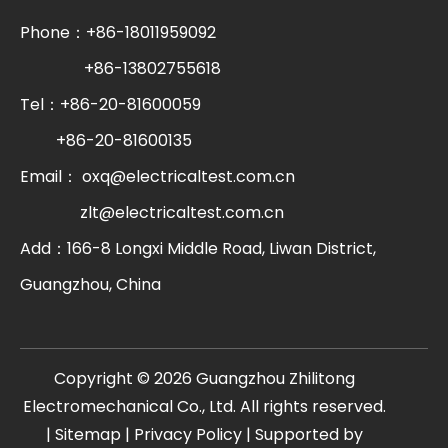
Phone：+86-18011959092
+86-13802755618
Tel：+86-20-81600059
+86-20-81600135
Email：
oxq@electricaltest.com.cn
zlt@electricaltest.com.cn
Add：166-8 Longxi Middle Road, Liwan District,
Guangzhou, China
​Copyright ©
2026
Guangzhou Zhilitong
Electromechanical Co., Ltd. All rights reserved.
|
Sitemap
|
Privacy Policy
| Supported by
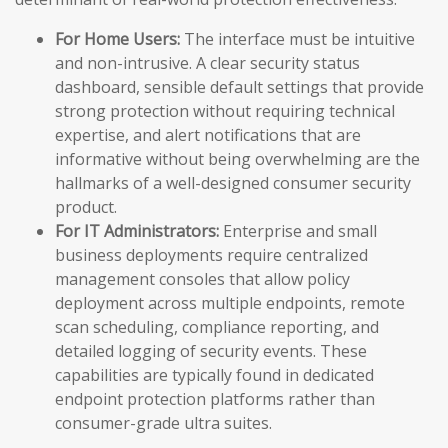
For Home Users:
The interface must be intuitive
and non-intrusive. A clear security status
dashboard, sensible default settings that provide
strong protection without requiring technical
expertise, and alert notifications that are
informative without being overwhelming are the
hallmarks of a well-designed consumer security
product.
For IT Administrators:
Enterprise and small
business deployments require centralized
management consoles that allow policy
deployment across multiple endpoints, remote
scan scheduling, compliance reporting, and
detailed logging of security events. These
capabilities are typically found in dedicated
endpoint protection platforms rather than
consumer-grade ultra suites.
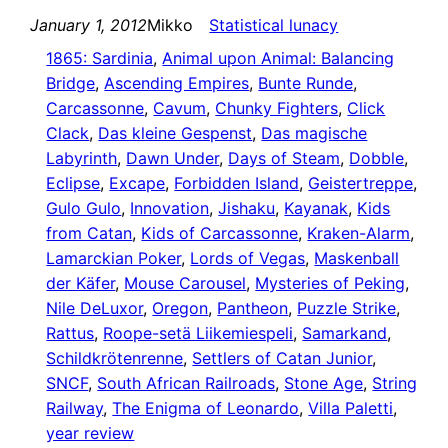
January 1, 2012
Mikko
Statistical lunacy
1865: Sardinia
, 
Animal upon Animal: Balancing
Bridge
, 
Ascending Empires
, 
Bunte Runde
, 
Carcassonne
, 
Cavum
, 
Chunky Fighters
, 
Click
Clack
, 
Das kleine Gespenst
, 
Das magische
Labyrinth
, 
Dawn Under
, 
Days of Steam
, 
Dobble
, 
Eclipse
, 
Excape
, 
Forbidden Island
, 
Geistertreppe
, 
Gulo Gulo
, 
Innovation
, 
Jishaku
, 
Kayanak
, 
Kids
from Catan
, 
Kids of Carcassonne
, 
Kraken-Alarm
, 
Lamarckian Poker
, 
Lords of Vegas
, 
Maskenball
der Käfer
, 
Mouse Carousel
, 
Mysteries of Peking
, 
Nile DeLuxor
, 
Oregon
, 
Pantheon
, 
Puzzle Strike
, 
Rattus
, 
Roope-setä Liikemiespeli
, 
Samarkand
, 
Schildkrötenrenne
, 
Settlers of Catan Junior
, 
SNCF
, 
South African Railroads
, 
Stone Age
, 
String
Railway
, 
The Enigma of Leonardo
, 
Villa Paletti
, 
year review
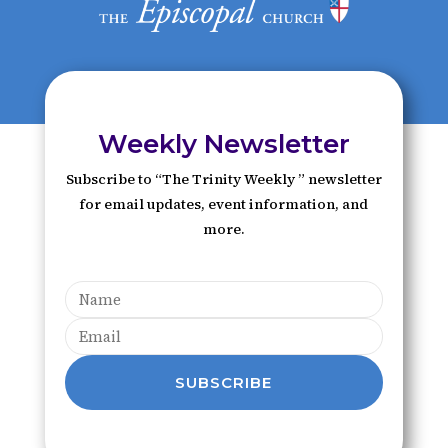
Weekly Newsletter
Subscribe to “The Trinity Weekly ” newsletter
for email updates, event information, and
more.
SUBSCRIBE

● Aim of the task:
For the word "security", tally the lines of the listing that include it and give the number alone.

● Output for this task:
3